From the film’s Carrollesque lexicon and yokel conjugations (‘It be a troggle-humper’) you know you are in Dahl country. And yet the sense that you are also watching a Spielberg showreel is inescapable from the moment the BFG’s shadow first flits across a townhouse wall like a passing shark or raptor. The most overt forebear is E.T. the Extra-Terrestrial, whose scriptwriter Melissa Mathison adapted The BFG (she died last year and is the film’s dedicatee). Meanwhile those bullying giants adopt the predatorial behaviour patterns of their Jurassic or Martian stablemates, and are filmed as per. The scene in which Sophie and the BFG attempt to pass among their snoring bodies is a straight lift from Tintin. At times even Spielberg seems to be embarrassed about recycling his back catalogue quite so ecologically. The obligatory action sequences are no sooner started than brought to a hasty finish with a cough, a blush and an ‘anyway where were we?’
The real departure is not from Dahl but from Quentin Blake. His stringy illustrations are momentarily quoted, but Spielberg has opted for his own aesthetic: an alliance of live actors with the usual whizz-banging, paradigm-shifting, approval-seeking animations. The BFG’s cluttered lair comes up a treat — the estate of Heath Robinson should sue for a percentage of the box office. And there are beautiful painterly touches, especially in the mountaintop dreamcatching sequence in which the BFG and Sophie plunge, apparently, into the Wonderful World of Disney. (Once upon a time Uncle Walt started animating Dahl’s first book, The Gremlins.)
As for the actual acting, Ruby Barnhill plays Sophie as a perky northern miss in a dark bob and specs. She becomes the latest child debutant to get two hours of screen time opposite not Dick Van Dyke but pixellated shadows. She looks a little lonely on screen until the final reel when the story reaches a splendidly appointed Buckingham Palace, peopled by Penelope Wilton’s jolly QE2 and sundry ramrod-backed soldiers in red tunics and bearskins.
But the film is held aloft by the loamy charm of Mark Rylance. He has a gift which cannot be bought, sold or bottled (except perhaps by Spielberg) for entirely committing to a character’s reality. Even behind his computer-generated mask, his sincere performance mainly consists of wiggles and twinkles.
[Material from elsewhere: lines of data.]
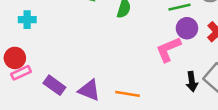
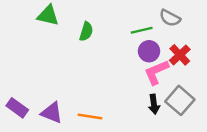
pink L-shape: (168, 49) -> (156, 72), moved

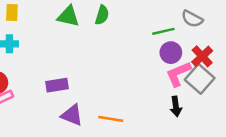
green semicircle: (86, 32) -> (102, 15), moved
gray square: (180, 100) -> (200, 79), moved
purple rectangle: (17, 108) -> (57, 85), moved, turned -45

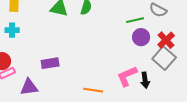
pink L-shape: (178, 74) -> (127, 76), moved
purple triangle: (72, 115) -> (29, 87), moved, turned -30

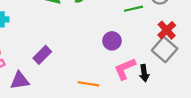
purple circle: (141, 37) -> (112, 41), moved
purple rectangle: (50, 63) -> (42, 55), turned -36

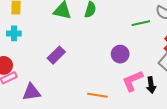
purple rectangle: (42, 55) -> (56, 55), moved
He’d make a great Scrooge or Prospero or God.
A parental warning to finish. Unlike a lot of films released for the hols, The BFG really is a direct mailshot to nine-year-olds. Knowing winks are infrequent. The Times read by the Queen is a broadsheet, a fun nod to nostalgists, and when she rings the White House she gets Nancy and asks for Ronnie. In the end this is an awkward alliance between Dahl’s cranky British eccentricity and Spielberg’s all-American instinct to reduce the world to tears.